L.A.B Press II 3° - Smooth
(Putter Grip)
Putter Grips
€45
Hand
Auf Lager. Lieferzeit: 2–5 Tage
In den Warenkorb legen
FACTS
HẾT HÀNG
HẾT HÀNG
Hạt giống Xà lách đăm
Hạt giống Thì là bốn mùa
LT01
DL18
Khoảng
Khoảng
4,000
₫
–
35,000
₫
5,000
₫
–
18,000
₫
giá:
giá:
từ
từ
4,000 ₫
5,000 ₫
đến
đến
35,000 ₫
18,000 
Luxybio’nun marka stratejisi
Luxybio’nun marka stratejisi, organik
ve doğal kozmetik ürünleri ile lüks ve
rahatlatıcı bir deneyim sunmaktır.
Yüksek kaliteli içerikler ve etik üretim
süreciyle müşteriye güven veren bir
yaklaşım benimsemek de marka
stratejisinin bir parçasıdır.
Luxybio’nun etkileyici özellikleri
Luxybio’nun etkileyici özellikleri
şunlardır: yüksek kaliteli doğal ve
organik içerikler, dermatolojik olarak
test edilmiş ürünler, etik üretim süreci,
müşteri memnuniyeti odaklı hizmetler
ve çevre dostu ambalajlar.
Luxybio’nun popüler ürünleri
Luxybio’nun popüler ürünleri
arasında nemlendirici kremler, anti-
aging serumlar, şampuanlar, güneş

________

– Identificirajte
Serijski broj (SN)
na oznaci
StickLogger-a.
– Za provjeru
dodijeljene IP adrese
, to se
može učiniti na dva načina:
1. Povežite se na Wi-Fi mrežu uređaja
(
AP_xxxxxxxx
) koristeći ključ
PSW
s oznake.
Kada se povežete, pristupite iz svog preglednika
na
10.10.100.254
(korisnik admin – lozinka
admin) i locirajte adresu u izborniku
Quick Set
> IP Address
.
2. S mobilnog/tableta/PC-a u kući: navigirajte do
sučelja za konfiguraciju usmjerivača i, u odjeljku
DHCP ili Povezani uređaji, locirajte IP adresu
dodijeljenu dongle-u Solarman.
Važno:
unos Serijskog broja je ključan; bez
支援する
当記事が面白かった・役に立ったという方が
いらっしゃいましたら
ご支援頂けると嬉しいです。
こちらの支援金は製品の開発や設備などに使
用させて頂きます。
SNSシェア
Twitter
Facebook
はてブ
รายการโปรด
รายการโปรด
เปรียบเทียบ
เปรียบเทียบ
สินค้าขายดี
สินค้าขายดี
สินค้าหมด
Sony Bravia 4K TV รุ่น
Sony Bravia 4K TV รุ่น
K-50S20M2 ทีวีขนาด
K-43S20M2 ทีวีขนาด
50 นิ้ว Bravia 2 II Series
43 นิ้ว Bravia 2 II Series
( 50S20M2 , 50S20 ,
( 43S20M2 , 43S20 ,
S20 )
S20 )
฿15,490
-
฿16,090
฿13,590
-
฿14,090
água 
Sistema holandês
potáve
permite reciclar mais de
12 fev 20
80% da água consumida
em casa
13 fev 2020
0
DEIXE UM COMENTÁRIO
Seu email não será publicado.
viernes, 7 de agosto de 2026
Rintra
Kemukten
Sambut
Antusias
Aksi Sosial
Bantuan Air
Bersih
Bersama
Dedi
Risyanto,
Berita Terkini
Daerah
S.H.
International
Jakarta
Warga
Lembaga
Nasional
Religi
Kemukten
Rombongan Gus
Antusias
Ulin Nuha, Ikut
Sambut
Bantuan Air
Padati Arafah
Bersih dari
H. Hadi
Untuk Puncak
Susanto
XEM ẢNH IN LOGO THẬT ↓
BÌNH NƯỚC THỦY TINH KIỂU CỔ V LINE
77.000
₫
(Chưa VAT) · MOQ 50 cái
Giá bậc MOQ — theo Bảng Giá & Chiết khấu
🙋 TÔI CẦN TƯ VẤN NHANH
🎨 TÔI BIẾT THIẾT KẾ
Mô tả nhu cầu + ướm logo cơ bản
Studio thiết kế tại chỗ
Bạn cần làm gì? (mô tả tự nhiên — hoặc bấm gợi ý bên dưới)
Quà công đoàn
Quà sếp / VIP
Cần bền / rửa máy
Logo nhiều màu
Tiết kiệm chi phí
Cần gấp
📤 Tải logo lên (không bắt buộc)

________

**DIRECTIONS FOR THIS TASK:**
In the listing above, find the line with "L.A.B Press II 3° - Smooth" and the line with "aging serumlar, şampuanlar, güneş", then print exactly those two lines and every line between them, and nothing more.

**RESPONSE AREA:**
L.A.B Press II 3° - Smooth
(Putter Grip)
Putter Grips
€45
Hand
Auf Lager. Lieferzeit: 2–5 Tage
In den Warenkorb legen
FACTS
HẾT HÀNG
HẾT HÀNG
Hạt giống Xà lách đăm
Hạt giống Thì là bốn mùa
LT01
DL18
Khoảng
Khoảng
4,000
₫
–
35,000
₫
5,000
₫
–
18,000
₫
giá:
giá:
từ
từ
4,000 ₫
5,000 ₫
đến
đến
35,000 ₫
18,000 
Luxybio’nun marka stratejisi
Luxybio’nun marka stratejisi, organik
ve doğal kozmetik ürünleri ile lüks ve
rahatlatıcı bir deneyim sunmaktır.
Yüksek kaliteli içerikler ve etik üretim
süreciyle müşteriye güven veren bir
yaklaşım benimsemek de marka
stratejisinin bir parçasıdır.
Luxybio’nun etkileyici özellikleri
Luxybio’nun etkileyici özellikleri
şunlardır: yüksek kaliteli doğal ve
organik içerikler, dermatolojik olarak
test edilmiş ürünler, etik üretim süreci,
müşteri memnuniyeti odaklı hizmetler
ve çevre dostu ambalajlar.
Luxybio’nun popüler ürünleri
Luxybio’nun popüler ürünleri
arasında nemlendirici kremler, anti-
aging serumlar, şampuanlar, güneş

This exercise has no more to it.